Go through the data below. Pull out every line that has the word "Venus".

- Opening Delimiter -

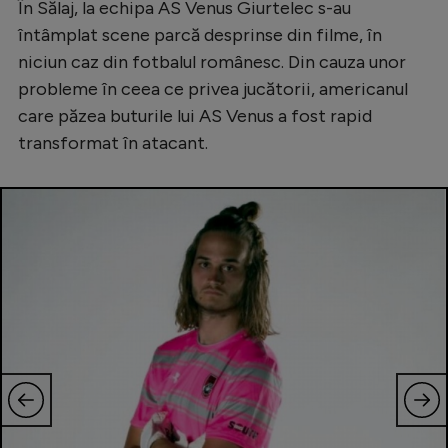
În Sălaj, la echipa AS Venus Giurtelec s-au
Serie A
întâmplat scene parcă desprinse din filme, în
niciun caz din fotbalul românesc. Din cauza unor
Bundesliga
probleme în ceea ce privea jucătorii, americanul
Ligue 1
care păzea buturile lui AS Venus a fost rapid
Campionate
transformat în atacant.
Starurile fotbalului
EURO 2024
Stranieri
Clasamente
Tenis
Handbal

- Closing Delimiter -

Answer to the exercise:
În Sălaj, la echipa AS Venus Giurtelec s-au
care păzea buturile lui AS Venus a fost rapid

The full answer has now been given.